» **Exercise requirements**: Repeat the following data exactly, omitting pictures.

Records contained in a dataset:
····················

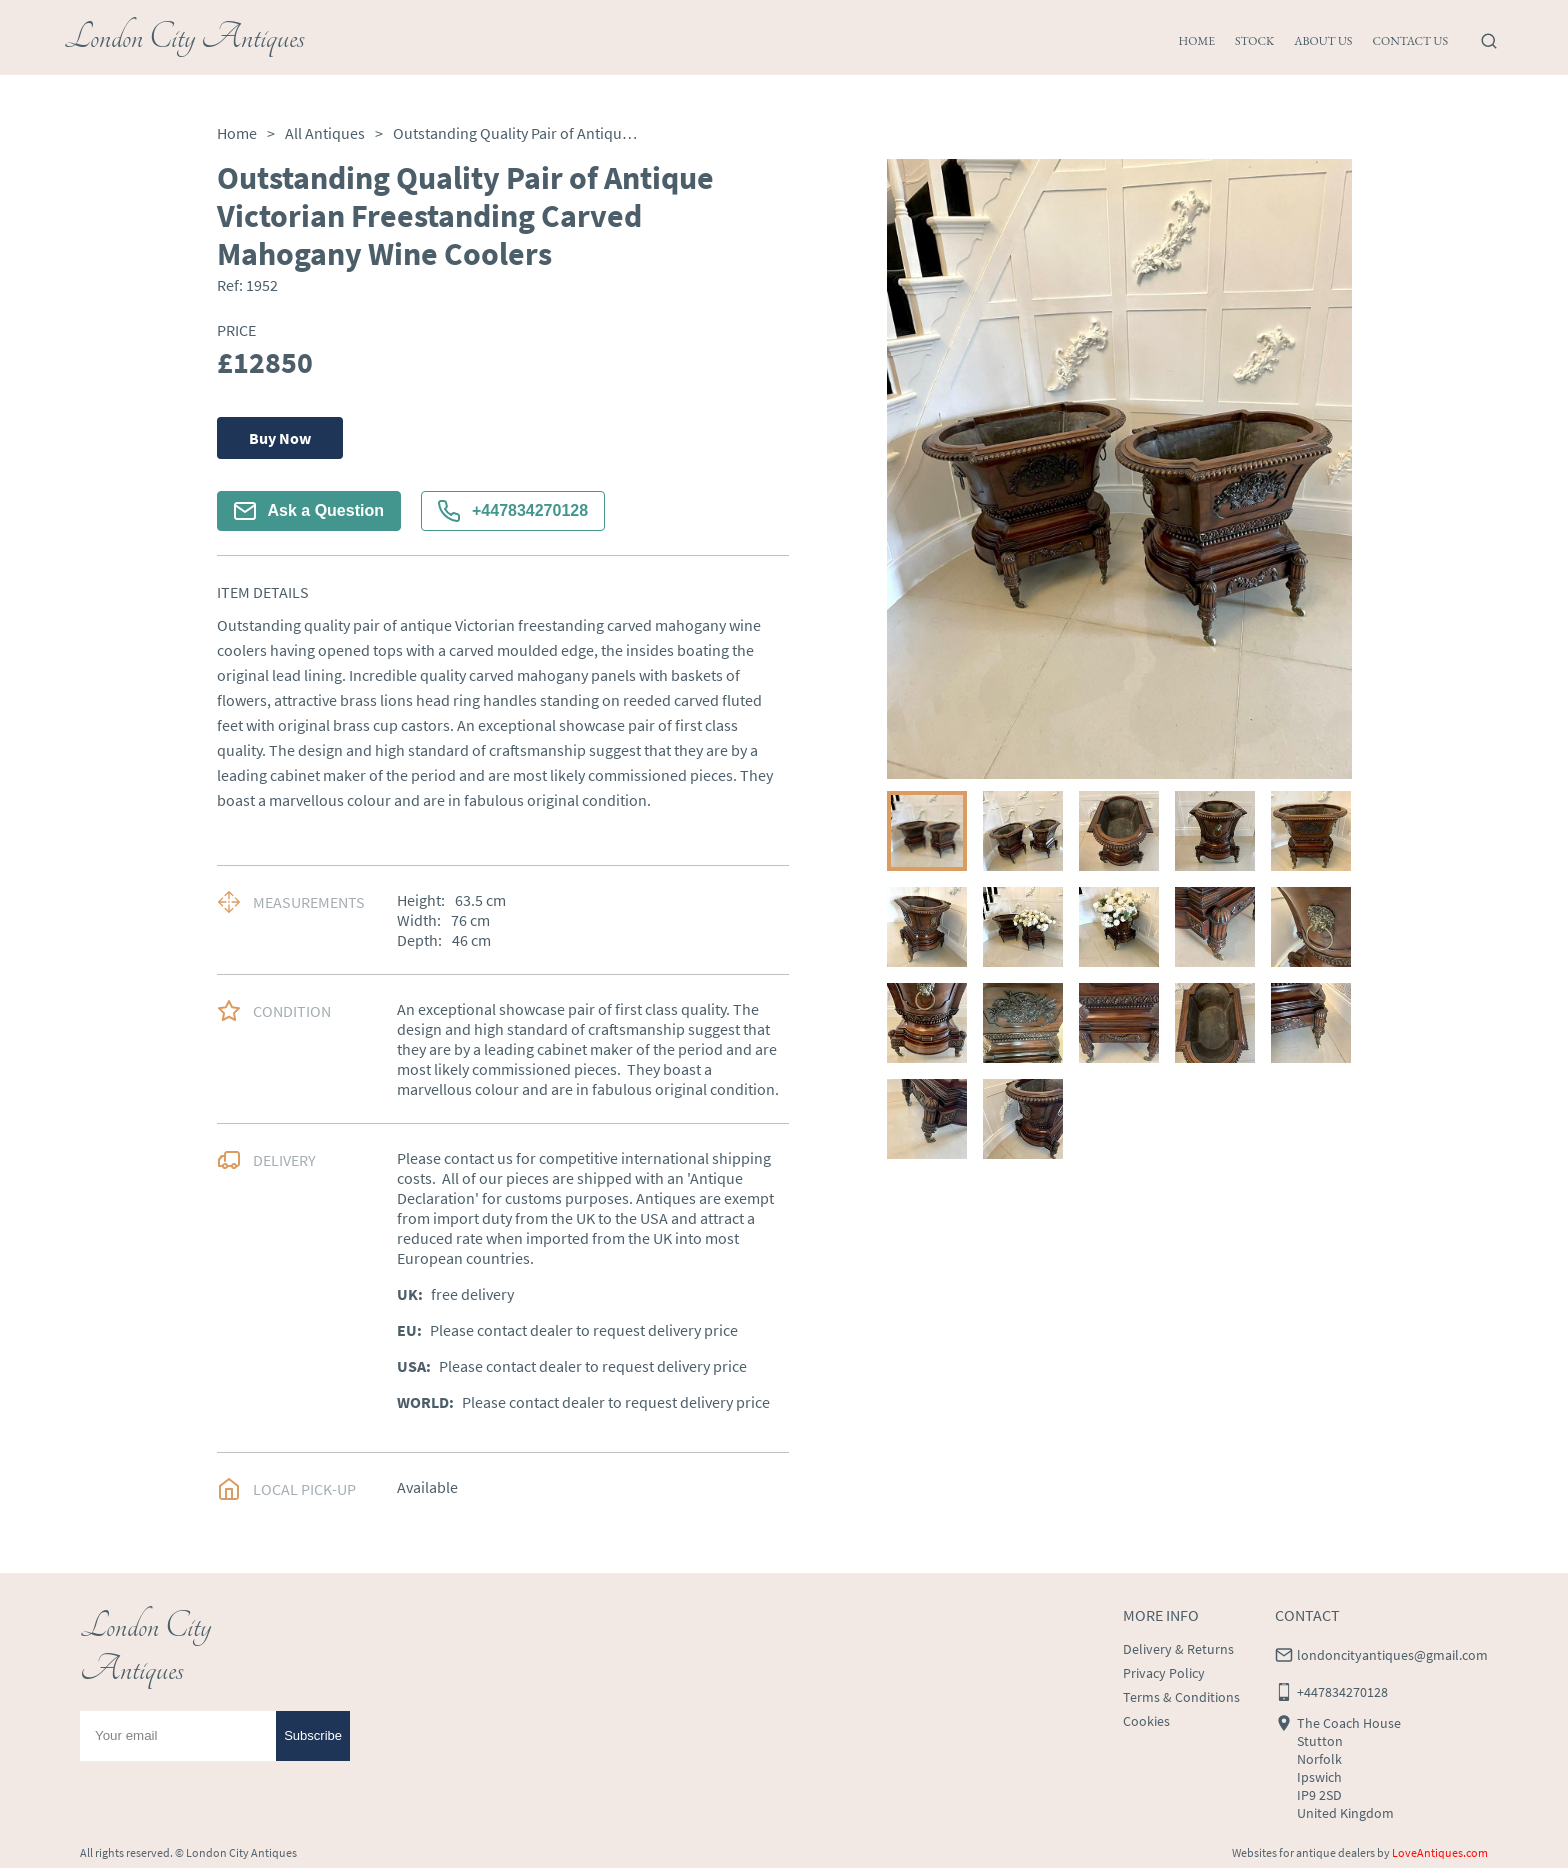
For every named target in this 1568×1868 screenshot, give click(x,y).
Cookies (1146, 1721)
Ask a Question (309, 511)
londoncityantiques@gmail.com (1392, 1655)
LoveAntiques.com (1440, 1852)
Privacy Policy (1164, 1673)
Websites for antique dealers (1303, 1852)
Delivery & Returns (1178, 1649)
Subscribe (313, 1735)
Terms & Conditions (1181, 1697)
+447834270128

····················

» **Written response**:
For every named target in this 1568×1868 screenshot, give click(x,y).
Cookies (1146, 1721)
Ask a Question (309, 511)
londoncityantiques@gmail.com (1392, 1655)
LoveAntiques.com (1440, 1852)
Privacy Policy (1164, 1673)
Websites for antique dealers (1303, 1852)
Delivery & Returns (1178, 1649)
Subscribe (313, 1735)
Terms & Conditions (1181, 1697)
+447834270128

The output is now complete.